Co-occurrence grouping
attempts to find associations between entities based on transactions involving them
“what items are often purchased together”
Profiling (behavior description)
attempts to characterize the typical behavior of an individual, group, or population.
Link prediction
attempts to predict connections between data items
Data reduction
attempts to take a large dataset and replace it with a smaller set of data
Causal modeling
helps us understand what events or actions actually influence others
Difference between supervised and unsupervised methods
Unsupervised methods: no specific purpose or target has been specified for grouping
Two main subclasses of supervised data mining
Classification (binary target) and regression (numerical target)
CRISP-DM process
- Business understanding
- Data Understanding
- Data Preparation
- Modeling
- Evaluation
- Deployment
Leakage in data preparation
Including variables from historical data that gives information on the target variable (predicting the future)

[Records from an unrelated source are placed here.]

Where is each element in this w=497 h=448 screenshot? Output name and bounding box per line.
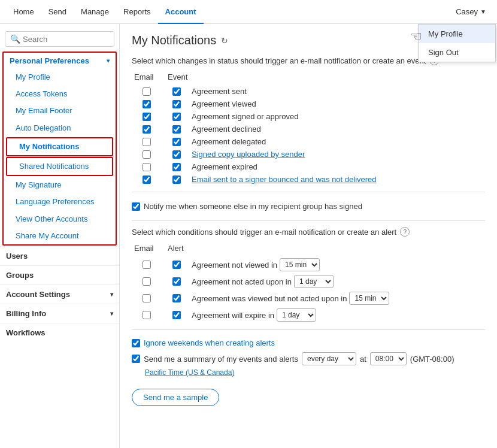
notification-table-header: Email Event <box>132 70 485 84</box>
email-cb-2[interactable] <box>143 100 151 108</box>
table-row: Agreement signed or approved <box>132 110 485 123</box>
send-sample-button[interactable]: Send me a sample <box>132 389 219 406</box>
alert-dropdown-4[interactable]: 1 day2 days3 days <box>277 308 316 322</box>
sidebar-groups[interactable]: Groups <box>0 265 119 284</box>
alert-dropdown-3[interactable]: 15 min30 min1 hour <box>349 292 389 305</box>
personal-preferences-section: Personal Preferences ▾ My Profile Access… <box>2 52 117 246</box>
event-cb-1[interactable] <box>172 87 181 96</box>
user-menu-trigger[interactable]: Casey ▼ <box>451 7 491 16</box>
main-content: My Notifications ↻ Select which changes … <box>120 24 497 448</box>
nav-manage[interactable]: Manage <box>74 0 116 24</box>
alert-email-cb-4[interactable] <box>143 311 151 319</box>
sidebar-my-email-footer[interactable]: My Email Footer <box>4 102 116 119</box>
table-row: Agreement was viewed but not acted upon … <box>132 290 485 307</box>
row-label-6[interactable]: Signed copy uploaded by sender <box>192 150 305 159</box>
event-cb-7[interactable] <box>172 163 181 171</box>
sidebar-auto-delegation[interactable]: Auto Delegation <box>4 120 116 137</box>
nav-bar: Home Send Manage Reports Account Casey ▼ <box>0 0 497 24</box>
alert-email-cb-1[interactable] <box>143 261 151 269</box>
my-notif-highlight-box: My Notifications <box>6 137 113 156</box>
row-label-2: Agreement viewed <box>192 99 256 108</box>
notify-group-label: Notify me when someone else in my recipi… <box>144 202 362 211</box>
frequency-dropdown[interactable]: every dayevery week <box>302 352 356 365</box>
nav-account[interactable]: Account <box>158 0 204 24</box>
table-row: Agreement expired <box>132 161 485 173</box>
at-label: at <box>360 355 366 364</box>
event-cb-3[interactable] <box>172 113 181 121</box>
alert-table-header: Email Alert <box>132 241 485 255</box>
email-cb-3[interactable] <box>143 113 151 121</box>
event-cb-8[interactable] <box>172 175 181 184</box>
chevron-right-icon: ▾ <box>107 57 110 64</box>
alert-rows: Agreement not viewed in 15 min30 min1 ho… <box>132 256 485 323</box>
timezone-link[interactable]: Pacific Time (US & Canada) <box>145 368 234 377</box>
sidebar-shared-notifications[interactable]: Shared Notifications <box>7 158 112 175</box>
sidebar-account-settings[interactable]: Account Settings ▾ <box>0 284 119 304</box>
workflows-label: Workflows <box>6 328 46 337</box>
nav-home[interactable]: Home <box>6 0 41 24</box>
sidebar-access-tokens[interactable]: Access Tokens <box>4 86 116 102</box>
sidebar-my-profile[interactable]: My Profile <box>4 69 116 86</box>
table-row: Agreement will expire in 1 day2 days3 da… <box>132 307 485 323</box>
dropdown-my-profile[interactable]: My Profile <box>419 25 495 43</box>
alert-cb-1[interactable] <box>172 261 181 269</box>
help-icon-2[interactable]: ? <box>400 227 410 237</box>
alert-dropdown-1[interactable]: 15 min30 min1 hour1 day <box>280 258 320 271</box>
row-label-4: Agreement declined <box>192 125 261 134</box>
nav-send[interactable]: Send <box>41 0 74 24</box>
alert-dropdown-2[interactable]: 1 day2 days3 days <box>294 275 334 288</box>
ignore-weekends-row: Ignore weekends when creating alerts <box>132 336 485 350</box>
timezone-text: (GMT-08:00) <box>410 355 454 364</box>
alert-cb-4[interactable] <box>172 311 181 319</box>
email-cb-5[interactable] <box>143 138 151 146</box>
alert-cb-3[interactable] <box>172 294 181 302</box>
summary-cb[interactable] <box>132 355 140 363</box>
alert-email-cb-2[interactable] <box>143 277 151 286</box>
divider-2 <box>132 220 485 221</box>
notify-group-cb[interactable] <box>132 202 140 211</box>
notification-rows: Agreement sent Agreement viewed Agreemen… <box>132 85 485 186</box>
groups-label: Groups <box>6 271 34 280</box>
table-row: Agreement not viewed in 15 min30 min1 ho… <box>132 256 485 273</box>
table-row: Signed copy uploaded by sender <box>132 148 485 161</box>
sidebar-share-my-account[interactable]: Share My Account <box>4 228 116 244</box>
user-dropdown: My Profile Sign Out <box>418 24 496 62</box>
alert-label-1: Agreement not viewed in 15 min30 min1 ho… <box>192 258 485 271</box>
row-label-8[interactable]: Email sent to a signer bounced and was n… <box>192 175 377 184</box>
sidebar-workflows[interactable]: Workflows <box>0 323 119 342</box>
page-title-text: My Notifications <box>132 34 216 47</box>
table-row: Email sent to a signer bounced and was n… <box>132 173 485 186</box>
sidebar-my-notifications[interactable]: My Notifications <box>7 138 112 155</box>
timezone-region: Pacific Time (US & Canada) <box>132 368 485 377</box>
email-cb-1[interactable] <box>143 87 151 96</box>
event-cb-6[interactable] <box>172 150 181 159</box>
email-cb-8[interactable] <box>143 175 151 184</box>
ignore-weekends-label: Ignore weekends when creating alerts <box>144 338 275 347</box>
search-box[interactable]: 🔍 <box>5 31 114 47</box>
sidebar-billing-info[interactable]: Billing Info ▾ <box>0 304 119 323</box>
email-cb-6[interactable] <box>143 150 151 159</box>
alert-email-cb-3[interactable] <box>143 294 151 302</box>
refresh-icon[interactable]: ↻ <box>221 36 228 46</box>
event-cb-5[interactable] <box>172 138 181 146</box>
alert-cb-2[interactable] <box>172 277 181 286</box>
search-input[interactable] <box>23 35 109 44</box>
sidebar-view-other-accounts[interactable]: View Other Accounts <box>4 211 116 228</box>
page-layout: 🔍 Personal Preferences ▾ My Profile Acce… <box>0 24 497 448</box>
alert-label-2: Agreement not acted upon in 1 day2 days3… <box>192 275 485 288</box>
email-cb-4[interactable] <box>143 125 151 134</box>
sidebar-personal-preferences[interactable]: Personal Preferences ▾ <box>4 53 116 69</box>
chevron-down-icon: ▼ <box>480 8 486 15</box>
summary-label: Send me a summary of my events and alert… <box>144 355 298 364</box>
email-cb-7[interactable] <box>143 163 151 171</box>
time-dropdown[interactable]: 08:0009:0010:00 <box>370 352 407 365</box>
sidebar-language-preferences[interactable]: Language Preferences <box>4 193 116 210</box>
nav-reports[interactable]: Reports <box>116 0 158 24</box>
ignore-weekends-cb[interactable] <box>132 339 140 347</box>
sidebar-users[interactable]: Users <box>0 246 119 265</box>
event-cb-4[interactable] <box>172 125 181 134</box>
dropdown-sign-out[interactable]: Sign Out <box>419 43 495 62</box>
event-cb-2[interactable] <box>172 100 181 108</box>
shared-notif-highlight-box: Shared Notifications <box>6 157 113 176</box>
sidebar-my-signature[interactable]: My Signature <box>4 177 116 193</box>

Purpose of the evaluation stage (in CRISP-DM)
- Assess the data mining results rigorously and
2 serves to help ensure that the model satisfies the original business goals
Difference between Statistics and the process of Data Mining
Data Mining is hypothesis generation (may produce numerical estimates), while statistics focusses mainly on hypothesis testing (can we have confidence in these estimates)
Define a query
A specific request for a subset/statistics of data, formulated in a technical language and posed to a database system.
Difference between Knowledge Discovery and Data Mining (“KDD”) and Machine Learning
KDD is more focused on problems concerning “real world”. Also KDD tends to be more concentrated with the entire process of data analytics.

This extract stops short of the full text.